> **WHAT TO WORK ON**
Below, some lines carry pictures; leave those pictures out and retype exactly the lines from the one with "NY DRUKOWANY" through the one with "Av. Adília Barbosa Neves, 3636".

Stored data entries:
'''

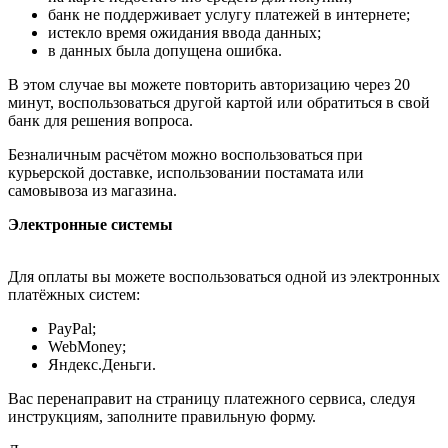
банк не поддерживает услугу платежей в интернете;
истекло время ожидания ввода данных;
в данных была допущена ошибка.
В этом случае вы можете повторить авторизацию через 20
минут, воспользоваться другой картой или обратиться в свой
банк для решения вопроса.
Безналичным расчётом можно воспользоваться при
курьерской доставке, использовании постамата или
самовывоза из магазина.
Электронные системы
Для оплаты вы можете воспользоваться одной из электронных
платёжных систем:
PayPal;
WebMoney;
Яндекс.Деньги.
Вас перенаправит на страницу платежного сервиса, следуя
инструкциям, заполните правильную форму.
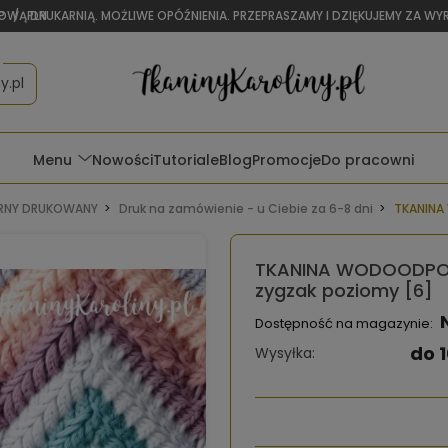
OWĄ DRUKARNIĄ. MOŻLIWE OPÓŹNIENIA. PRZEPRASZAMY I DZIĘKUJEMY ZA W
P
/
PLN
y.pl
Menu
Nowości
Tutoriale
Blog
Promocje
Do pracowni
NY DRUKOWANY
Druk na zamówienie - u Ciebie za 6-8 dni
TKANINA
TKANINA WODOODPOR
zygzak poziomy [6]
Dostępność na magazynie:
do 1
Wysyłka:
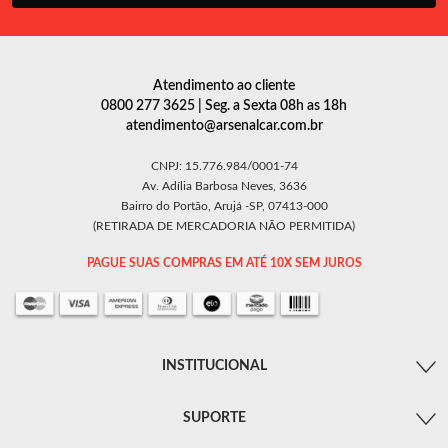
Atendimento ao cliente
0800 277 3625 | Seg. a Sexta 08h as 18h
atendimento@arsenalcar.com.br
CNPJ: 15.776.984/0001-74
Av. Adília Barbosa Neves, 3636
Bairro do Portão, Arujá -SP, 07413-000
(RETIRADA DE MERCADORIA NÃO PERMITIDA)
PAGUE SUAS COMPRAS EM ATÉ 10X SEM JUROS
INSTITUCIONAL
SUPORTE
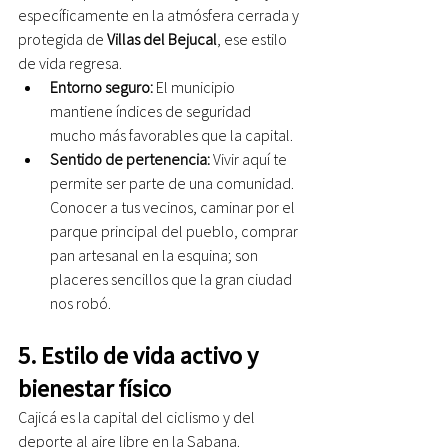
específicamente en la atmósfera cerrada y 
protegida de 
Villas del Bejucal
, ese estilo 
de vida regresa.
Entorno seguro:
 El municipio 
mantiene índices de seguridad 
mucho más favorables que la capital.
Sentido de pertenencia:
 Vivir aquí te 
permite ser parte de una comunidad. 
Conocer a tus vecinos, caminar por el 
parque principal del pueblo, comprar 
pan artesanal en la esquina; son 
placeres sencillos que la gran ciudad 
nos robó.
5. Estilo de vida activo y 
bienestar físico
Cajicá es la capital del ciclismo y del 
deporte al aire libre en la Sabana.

'''
'''

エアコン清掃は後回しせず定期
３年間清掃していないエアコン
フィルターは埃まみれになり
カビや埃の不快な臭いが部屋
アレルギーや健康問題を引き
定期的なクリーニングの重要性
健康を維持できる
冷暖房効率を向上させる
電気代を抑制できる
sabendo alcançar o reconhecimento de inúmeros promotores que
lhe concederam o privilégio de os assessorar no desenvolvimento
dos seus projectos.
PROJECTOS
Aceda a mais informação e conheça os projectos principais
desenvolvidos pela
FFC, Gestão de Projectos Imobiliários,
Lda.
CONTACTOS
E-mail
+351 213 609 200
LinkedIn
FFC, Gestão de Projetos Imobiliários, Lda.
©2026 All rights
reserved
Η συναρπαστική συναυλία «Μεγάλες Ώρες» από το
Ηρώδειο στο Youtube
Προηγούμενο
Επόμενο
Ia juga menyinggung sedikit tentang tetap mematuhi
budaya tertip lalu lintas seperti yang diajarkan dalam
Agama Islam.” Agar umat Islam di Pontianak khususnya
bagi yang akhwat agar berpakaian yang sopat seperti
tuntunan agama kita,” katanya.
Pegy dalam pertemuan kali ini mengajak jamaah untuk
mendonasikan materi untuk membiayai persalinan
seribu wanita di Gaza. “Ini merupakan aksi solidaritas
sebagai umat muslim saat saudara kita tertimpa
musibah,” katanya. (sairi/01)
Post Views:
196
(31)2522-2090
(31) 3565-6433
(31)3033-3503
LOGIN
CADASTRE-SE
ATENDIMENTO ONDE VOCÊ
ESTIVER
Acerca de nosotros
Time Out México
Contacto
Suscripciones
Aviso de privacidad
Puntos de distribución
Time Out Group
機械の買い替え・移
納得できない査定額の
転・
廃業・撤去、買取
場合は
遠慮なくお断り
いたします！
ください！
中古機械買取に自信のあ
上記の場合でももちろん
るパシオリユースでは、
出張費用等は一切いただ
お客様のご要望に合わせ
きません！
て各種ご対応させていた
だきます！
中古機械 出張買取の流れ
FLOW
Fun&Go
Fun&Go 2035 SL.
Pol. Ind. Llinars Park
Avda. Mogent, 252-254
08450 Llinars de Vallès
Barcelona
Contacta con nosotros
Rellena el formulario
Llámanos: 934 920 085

'''

> **ANSWER BOX**
NY DRUKOWANY
Druk na zamówienie - u Ciebie za 6-8 dni
TKANINA
TKANINA WODOODPOR
zygzak poziomy [6]
Dostępność na magazynie:
do 1
Wysyłka:
Atendimento ao cliente
0800 277 3625 | Seg. a Sexta 08h as 18h
atendimento@arsenalcar.com.br
CNPJ: 15.776.984/0001-74
Av. Adília Barbosa Neves, 3636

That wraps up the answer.